■ EXERCISE AIM
Copy each line in the data below that contains the word "bras".

■ STUDY MATERIAL

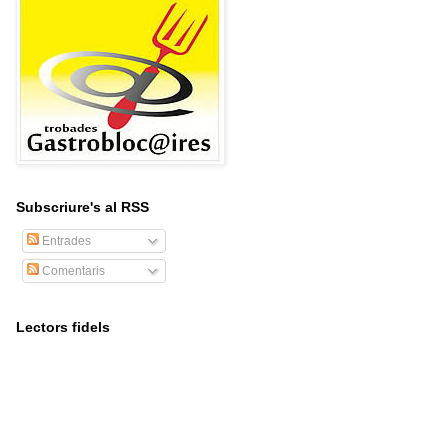
Subscriure's al RSS
Entrades
Comentaris
Lectors fidels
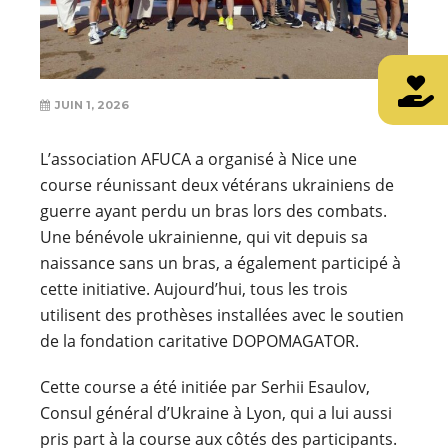
JUIN 1, 2026
L’association AFUCA a organisé à Nice une
course réunissant deux vétérans ukrainiens de
guerre ayant perdu un bras lors des combats.
Une bénévole ukrainienne, qui vit depuis sa
naissance sans un bras, a également participé à
cette initiative. Aujourd’hui, tous les trois
utilisent des prothèses installées avec le soutien
de la fondation caritative DOPOMAGATOR.
Cette course a été initiée par Serhii Esaulov,
Consul général d’Ukraine à Lyon, qui a lui aussi
pris part à la course aux côtés des participants.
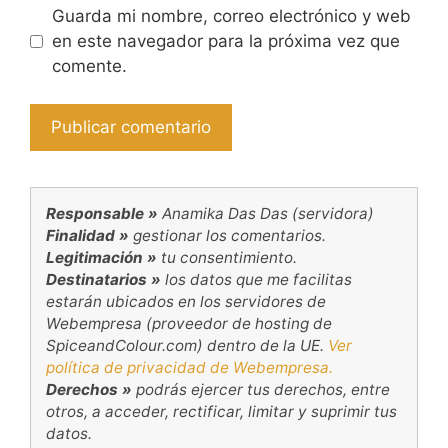
Guarda mi nombre, correo electrónico y web
en este navegador para la próxima vez que
comente.
Responsable »
Anamika Das Das (servidora)
Finalidad »
gestionar los comentarios.
Legitimación »
tu consentimiento.
Destinatarios »
los datos que me facilitas
estarán ubicados en los servidores de
Webempresa (proveedor de hosting de
SpiceandColour.com) dentro de la UE.
Ver
política de privacidad de Webempresa.
Derechos »
podrás ejercer tus derechos, entre
otros, a acceder, rectificar, limitar y suprimir tus
datos.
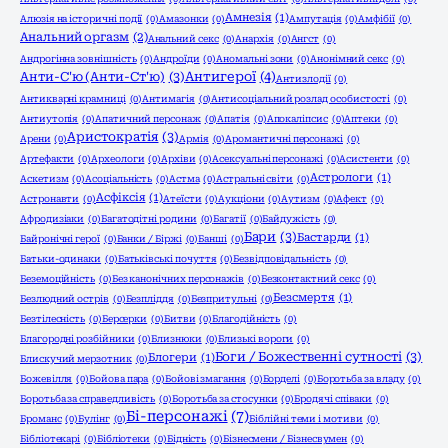
Амнезія
(1)
Алюзія на історичні події
(0)
Амазонки
(0)
Ампутація
(0)
Амфібії
(0)
Анальний оргазм
(2)
Анальний секс
(0)
Анархія
(0)
Ангст
(0)
Андрогінна зовнішність
(0)
Андроїди
(0)
Аномальні зони
(0)
Анонімний секс
(0)
Анти-С'ю (Анти-Ст'ю)
(3)
Антигерої
(4)
Антизлодії
(0)
Антикварні крамниці
(0)
Антимагія
(0)
Антисоціальний розлад особистості
(0)
Антиутопія
(0)
Апатичний персонаж
(0)
Апатія
(0)
Апокаліпсис
(0)
Аптеки
(0)
Аристократія
(3)
Арени
(0)
Армія
(0)
Аромантичні персонажі
(0)
Артефакти
(0)
Археологи
(0)
Архіви
(0)
Асексуальні персонажі
(0)
Асистенти
(0)
Астрологи
(1)
Аскетизм
(0)
Асоціальність
(0)
Астма
(0)
Астральні світи
(0)
Асфіксія
(1)
Астронавти
(0)
Атеїсти
(0)
Аукціони
(0)
Аутизм
(0)
Афект
(0)
Афродизіаки
(0)
Багатодітні родини
(0)
Багатії
(0)
Байдужість
(0)
Бари
(3)
Бастарди
(1)
Байронічні герої
(0)
Банки / Біржі
(0)
Банші
(0)
Батьки-одинаки
(0)
Батьківські почуття
(0)
Безвідповідальність
(0)
Беземоційність
(0)
Без канонічних персонажів
(0)
Безконтактний секс
(0)
Безсмертя
(1)
Безлюдний острів
(0)
Безпліддя
(0)
Безпритульні
(0)
Безтілесність
(0)
Берсерки
(0)
Битви
(0)
Благодійність
(0)
Благородні розбійники
(0)
Близнюки
(0)
Близькі вороги
(0)
Боги / Божественні сутності
(3)
Блогери
(1)
Блискучий мерзотник
(0)
Божевілля
(0)
Бойова пара
(0)
Бойові змагання
(0)
Борделі
(0)
Боротьба за владу
(0)
Боротьба за справедливість
(0)
Боротьба за стосунки
(0)
Бродячі співаки
(0)
Бі-персонажі
(7)
Броманс
(0)
Булінг
(0)
Біблійні теми і мотиви
(0)
Бібліотекарі
(0)
Бібліотеки
(0)
Бідність
(0)
Бізнесмени / Бізнесвумен
(0)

■ SOLUTION TO THE PROBLEM
guerre ayant perdu un bras lors des combats.
naissance sans un bras, a également participé à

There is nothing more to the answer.